People often tell me that I will never go farer than being in my kitchen. I say I will change the perception because I will show that I also can do what men can. They laugh at me. I never laugh at them. I just do what a man does. They say I’m acting like a boy. I say I am still a girl. They say a girl who comes from a poor family should not even think of getting high education because it would be such a waste of time. They pointed at my eldest sister who quit school at grade 4 and my second sister who failed “grade 12”exam, ended up helping my mother with a small business. They asked what I was doing and why I didn’t see that girls had no future rather than being a housewife. I say I will never quit school because I am a girl. My mother, illiterate, taught me every rule to be a good girl. I should not talk or laugh loudly. My teeth should not be seen while laughing. My walk should not be heard. I should not question much, but listen. I asked her why. She said it was the tradition. “Do men have to do so?’’ I asked. She said no. I told her I would not follow the tradition that made me unequal to men. She got fainted. When I got a scholarship to study abroad, my parents did not want me to go. I told them that I needed to go, to bring changes. My mom asked me why I had to bring changes. I said, “Because I am a girl.” I left. She cried. People watched. I came home to do a summer project, and gave a speech about being a female leader. I talked about how women should be treated, and what the tradition really meant. Many men did not like the speech; but you know what? They went home, told their daughters, “Go to school sweetheart, I’ll do the cooking and the dishes.” To my mom, I wish you could understand that I am born to be equal. To everyone, “A girl is still a person. Why shouldn’t she be treated equally?”

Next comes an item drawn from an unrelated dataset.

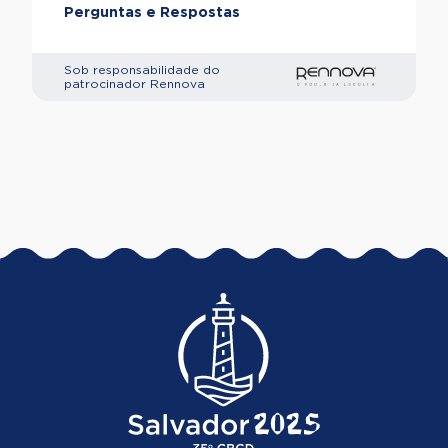
Perguntas e Respostas
Sob responsabilidade do
patrocinador Rennova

Take action! This post was submitted in response to My Story: Standing Up .

Comment on this Post


Dear Saren,

Thanks so much for sharing your powerful article to us! It is really true that my relatives also said to me when I was in secondary school. Thus I have been encouraged from my beloved parents that daughter pls don't care what people said to you - the best thing and will in your life is Education. So I have never made my parents hopeless and I want to show the other people that even I am a poor girl from a poor family but I have dream and vision to make change.

I have been so moved after reading your article - I found your passion and strength...keep up your good work!

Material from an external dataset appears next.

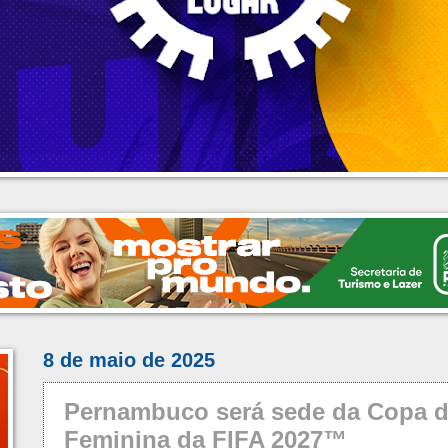
8 de maio de 2025
Pernambuco será sede da Copa 
Feminina da FIFA 2027™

Regards, Sarvina from Cambodia VOF 2011 Correspondent

Thanks a lot bong Sarvina for your comment! Frankly, you're one of my inspirations. Reading your story, I've felt less a lone. Very glad to know you!

Dear Saren,

The lines "They say I’m acting like a boy. I say I am still a girl" could make headlines. Where did you find the inner strength to question the tradition of your family and your culture in order to stand up for girls' education and for equal opportunity for women.

Keep up your good work. I send you positive energy.

Your sister,


Jan Askin

Thanks Jan for your helpful comment. I also think the line you recommend is better to be the headline, so I changed. My inner strength came first when I learned that my mother had been awfully criticized by my father's relatives. I felt humilated for my mother, and so I told myself that I had to study no matter what. Then I saw women outside my home suffering much more such as one of my cousins. She's cursed, violated by her husband, also because she depended on him. Thus I realized that women in my country were undervalued. I told myself I had to do sth at that time.

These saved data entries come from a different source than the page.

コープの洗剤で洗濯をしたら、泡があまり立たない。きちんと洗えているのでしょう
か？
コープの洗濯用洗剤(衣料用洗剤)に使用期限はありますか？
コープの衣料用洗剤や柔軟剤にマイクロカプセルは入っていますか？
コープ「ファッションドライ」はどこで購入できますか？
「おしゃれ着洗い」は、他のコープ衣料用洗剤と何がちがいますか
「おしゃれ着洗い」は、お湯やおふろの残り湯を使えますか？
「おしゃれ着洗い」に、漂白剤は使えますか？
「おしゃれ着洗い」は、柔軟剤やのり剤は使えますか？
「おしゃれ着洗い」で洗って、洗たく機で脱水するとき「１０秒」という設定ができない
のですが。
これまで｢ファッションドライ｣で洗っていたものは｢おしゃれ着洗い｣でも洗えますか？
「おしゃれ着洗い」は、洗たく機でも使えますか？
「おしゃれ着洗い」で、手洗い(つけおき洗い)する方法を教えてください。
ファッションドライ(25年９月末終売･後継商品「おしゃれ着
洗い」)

Thanks for reading! Frankly, I think I'm not brave enough yet. I know I have to find some more strengths to be able to speak up more because only few people have heard my voice at the moment.


I am at my work place looking for inspiration for a a paper work and I read you.... wow, i have tears in my eyes, about the reality women live in all around the world and for all those voices that will never be heard. But i am smiling like and idiot for all the voices, as unique as strong as yours. I think your mom understands you, maybe is just afraid to admit that she is born equal too, what would that conviction bring into her world?

I wish you all the best!!!

Like minded fellow being



Yeah, maybe my mum does understand me thought it's not whole. I'll always be at her side to help her out. Thanks for your wonderful comment and the wish! Best of luck with your paper!

I'm so glad that you did not give up and that you have helped others to believe they have options as well! I think your story was great and thank you so much for sharing!!!

Sally Smith

Dear Saren,

When I read your story, I have more energy to struggle for change, Me too I just think that after I have two sons, my duty is not far from kitchen and house work, I will not have any energy less to peruse my education as I dream to be best writer Educator. now I see you have build my strength.

While I write to you is the time that I need to bring food to my love kids who wait me to go back home from working break at noon.

Thanks for your shearing your story



I don't know if I can do better than you if I'm in your condition. Honestly, I've never been in a kitchen yet. Picture you writing this comment to me, and bringing food to your children, i dont feel like you're just a woman, but one of the best mothers and wives, because you're doing both important tasks to prove that women are more than just housewies. Thanks for your truthful comment.